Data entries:
■ ■ ■ ■
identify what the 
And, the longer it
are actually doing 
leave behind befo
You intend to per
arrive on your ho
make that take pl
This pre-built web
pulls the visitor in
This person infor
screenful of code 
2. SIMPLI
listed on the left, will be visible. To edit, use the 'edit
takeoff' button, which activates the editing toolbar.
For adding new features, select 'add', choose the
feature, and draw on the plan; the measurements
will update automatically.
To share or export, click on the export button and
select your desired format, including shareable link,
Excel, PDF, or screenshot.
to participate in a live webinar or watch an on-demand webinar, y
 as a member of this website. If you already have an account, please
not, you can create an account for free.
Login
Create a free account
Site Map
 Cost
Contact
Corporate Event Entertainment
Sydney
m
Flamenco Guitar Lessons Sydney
■ ■ ■ ■
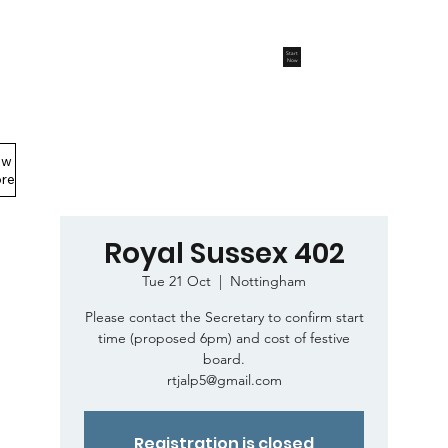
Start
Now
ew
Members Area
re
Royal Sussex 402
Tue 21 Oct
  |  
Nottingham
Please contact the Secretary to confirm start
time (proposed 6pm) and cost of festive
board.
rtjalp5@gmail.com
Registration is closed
■ ■ ■ ■
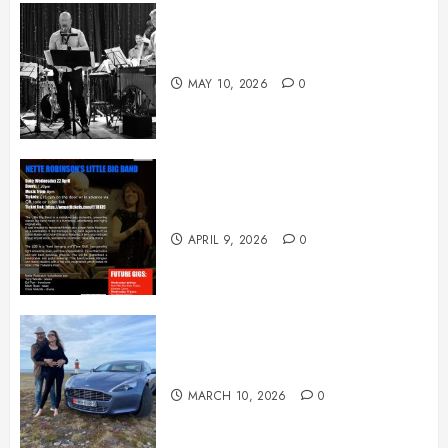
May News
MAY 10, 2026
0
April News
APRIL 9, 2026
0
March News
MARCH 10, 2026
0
■ ■ ■ ■
WORK INSTRUCTION:
From the entries above, give again exactly the lines running from the line with "identify what the" to the line with "Flamenco Guitar Lessons Sydney"; include both of those lines.

WRITTEN RESPONSE:
identify what the 
And, the longer it
are actually doing 
leave behind befo
You intend to per
arrive on your ho
make that take pl
This pre-built web
pulls the visitor in
This person infor
screenful of code 
2. SIMPLI
listed on the left, will be visible. To edit, use the 'edit
takeoff' button, which activates the editing toolbar.
For adding new features, select 'add', choose the
feature, and draw on the plan; the measurements
will update automatically.
To share or export, click on the export button and
select your desired format, including shareable link,
Excel, PDF, or screenshot.
to participate in a live webinar or watch an on-demand webinar, y
 as a member of this website. If you already have an account, please
not, you can create an account for free.
Login
Create a free account
Site Map
 Cost
Contact
Corporate Event Entertainment
Sydney
m
Flamenco Guitar Lessons Sydney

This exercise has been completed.